Earl thought how much his mother would like Norm if she knew him now. And how his grandmother, more than liking him, would be delighted by him. She would giggle like a girl just being in his presence. How much they were missing by Lorna's refusal to relent. And it wasn't even Norm who had hurt her. He'd merely been visible. Merely shown himself, while the man who had killed Earl's father remained unseen. The police, when they came to her, offered only loss. They did not show her cause or blame. Then, minutes after they left, Norm in all his drunken heaviness, an imitation of the man who'd killed her husband, appeared. With grief like hers, any substitute would do.
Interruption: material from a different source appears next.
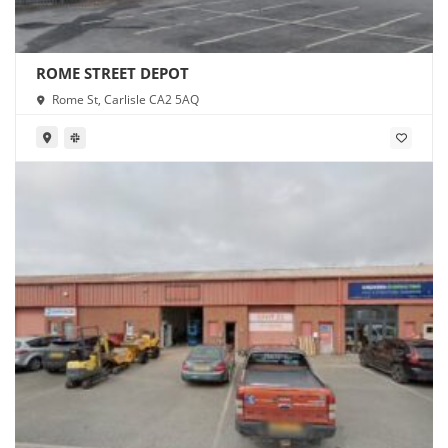
ROME STREET DEPOT
Rome St, Carlisle CA2 5AQ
But why so long? Earl thought. Sometimes it tore him apart, this rift between his uncle and his mother. The guilt he had to conquer every time he came to talk to Norm. A year after Cyrus died, Lorna had had a Wiping of the Tears Ceremony, to let him go. But Earl didn't know. Perhaps his father's spirit had been released, but he wasn't sure his mother's heart had been. Why couldn't she honor Cyrus without blaming Norm? Why mix the two things up? Sometimes it left Earl breathless, with a panic in his chest—that nothing would ever change, and he would be trapped forever between his mother and his uncle. Or torn apart completely. Only the thought of leaving, or the cool world of equations, could override that feeling.